Come abbiamo visto nei precedenti appuntamenti, tutti gli Indicatori (RSI, MACD, Stocastico, ecc.) misurano il momentum, ovvero la forza del movimento dei prezzi. Esiste poi un indicatore che è chiamato proprio Momentum, perché la sua costruzione dà una misura dell’inclinazione del grafico, ovvero della sua direzionalità e dell’accelerazione-decelerazione del movimento in atto.
Conveniamo, dunque, che il momentum misura il tasso di variazione (velocità) dei prezzi rispetto ai loro effettivi livelli. Ad esempio, per costruire la linea del momentum a 10 giorni basta sottrarre il prezzo corrente del titolo da quello di 10 giorni prima e posizionarlo intorno alla linea dello “0″.
L’indicatore di momentum è costruito con la seguente formula: M= P-P10 dove
P = prezzo di chiusura odierno (now)
P10 = prezzo di chiusura di 10 giorni prima.
Il grafico del momentum presenta la linea di riferimento dello “0″, ma non possiede una banda di oscillazione inferiore o superiore prestabilita.
Per permettere all’analista di individuare ulteriori segnali di “limite” si ricorre spesso a metodi diversi . Quello più semplice consiste proprio nel guardare il grafico: individuando nello storico del chart i punti massimi e minimi che hanno determinato una svolta del trend.

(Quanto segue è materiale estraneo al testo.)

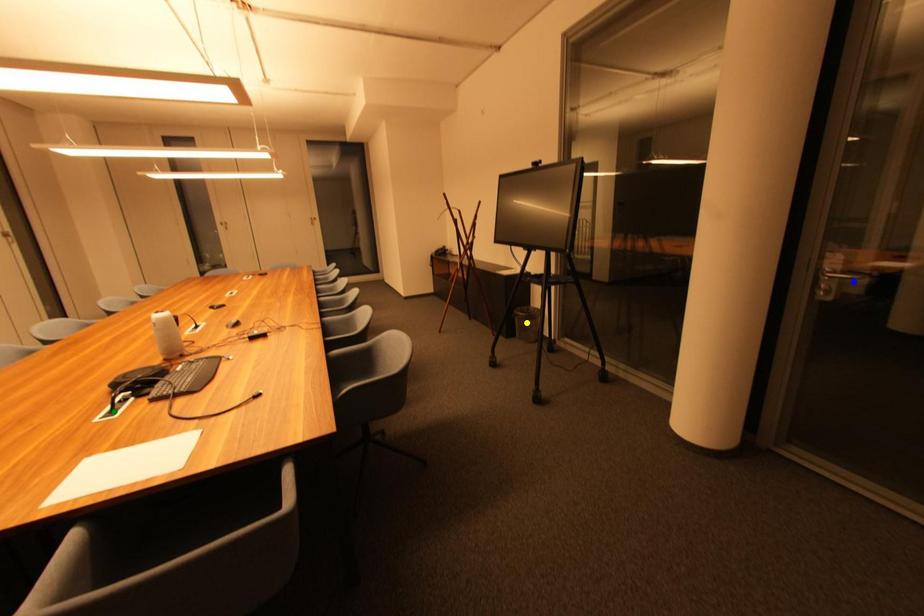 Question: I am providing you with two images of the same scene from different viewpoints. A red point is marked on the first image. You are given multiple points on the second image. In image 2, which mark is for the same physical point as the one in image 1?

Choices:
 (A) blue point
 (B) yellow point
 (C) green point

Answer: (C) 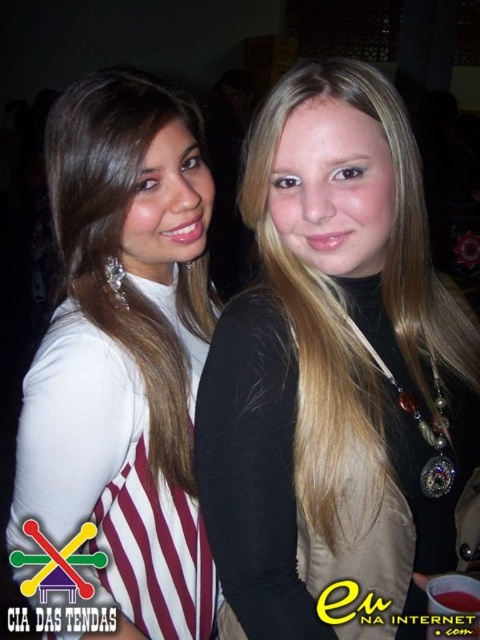 Between black matte vest at center and white matte dress at center, which one has less height?

black matte vest at center

Is black matte vest at center taller than white matte dress at center?

No, black matte vest at center is not taller than white matte dress at center.

At what (x,y) coordinates should I click in order to perform the action: click on black matte vest at center. Please return your answer as a coordinate pair (x, y). Looking at the image, I should click on (335, 372). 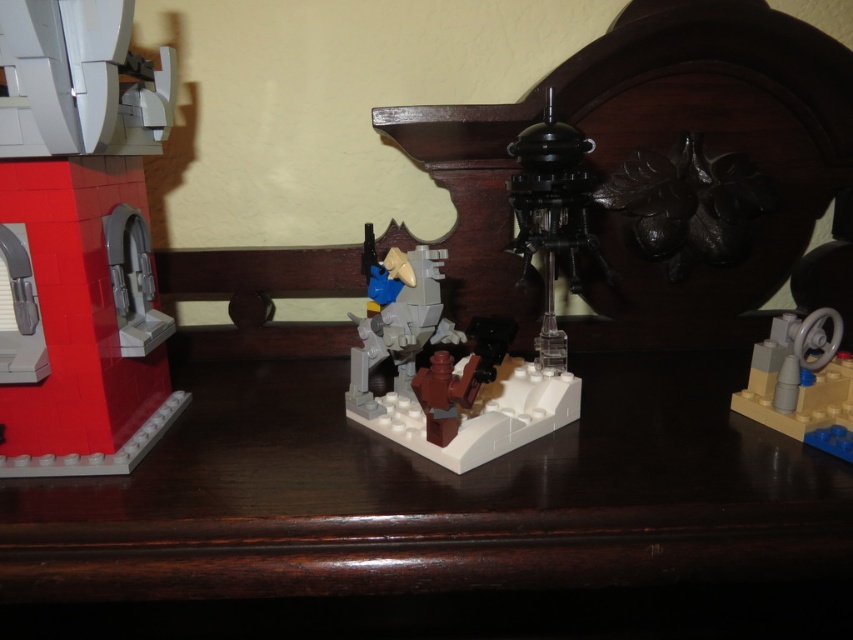 Based on the photo, is dark wood table at center taller than matte gray plastic figure at center?

No.

How much distance is there between dark wood table at center and matte gray plastic figure at center?

A distance of 4.14 inches exists between dark wood table at center and matte gray plastic figure at center.

Find the location of a particular element. This screenshot has width=853, height=640. dark wood table at center is located at coordinates (440, 520).

Between black plastic/transparent plastic at center and matte gray steering wheel at lower right, which one is positioned lower?

matte gray steering wheel at lower right

I want to click on black plastic/transparent plastic at center, so click(x=550, y=216).

Does smooth white tower at left have a smaller size compared to matte gray plastic figure at center?

Incorrect, smooth white tower at left is not smaller in size than matte gray plastic figure at center.

Is point (126, 268) in front of point (412, 422)?

That is False.

Find the location of a particular element. Image resolution: width=853 pixels, height=640 pixels. smooth white tower at left is located at coordinates (78, 241). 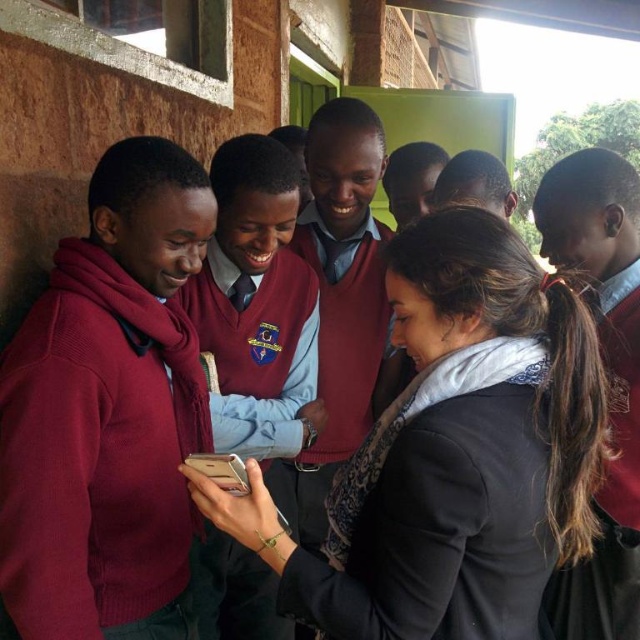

Murphy (Technical Analisis of the futures markets) propone di normalizzare la linea del momentum dividendo il valore della linea per una costante in modo da mantenere tutti i valori tra un -1 e +1: ad esempio, dividendo l’ultimo valore del momentum per il prezzo massimo del periodo in osservazione .
L’intento è quello di stabilire una fascia in cui sono contenute la maggior parte delle escursioni dei prezzi.
Il loro superamento rivelerebbe degli eccessi a breve che il mercato potrebbe correggere altrettanto rapidamente.
Il momentum come oscillatore è disponibile nei più comuni programmi di analisi tecnica. Esso è usato con le medesime caratteristiche di un “trend following oscillator”, molto simile al macd:
Il segnale di acquisto (BUY) scatta quando l’indicatore supera dal basso la linea dello “0″.
Quello di vendita (SELL) quando l’indicatore perfora dall’alto la linea dello “0″.